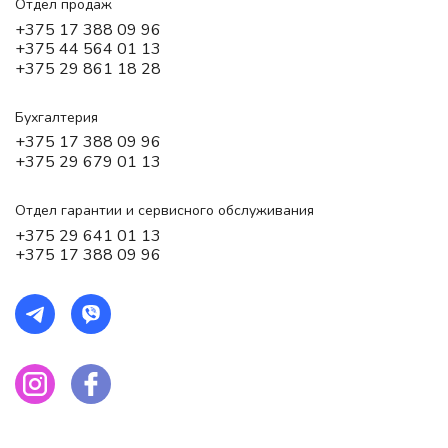
Отдел продаж
+375 17 388 09 96
+375 44 564 01 13
+375 29 861 18 28
Бухгалтерия
+375 17 388 09 96
+375 29 679 01 13
Отдел гарантии и сервисного обслуживания
+375 29 641 01 13
+375 17 388 09 96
#####
Note every line in the material with "Отдел" and copy it.

**Written response**
Отдел продаж
Отдел гарантии и сервисного обслуживания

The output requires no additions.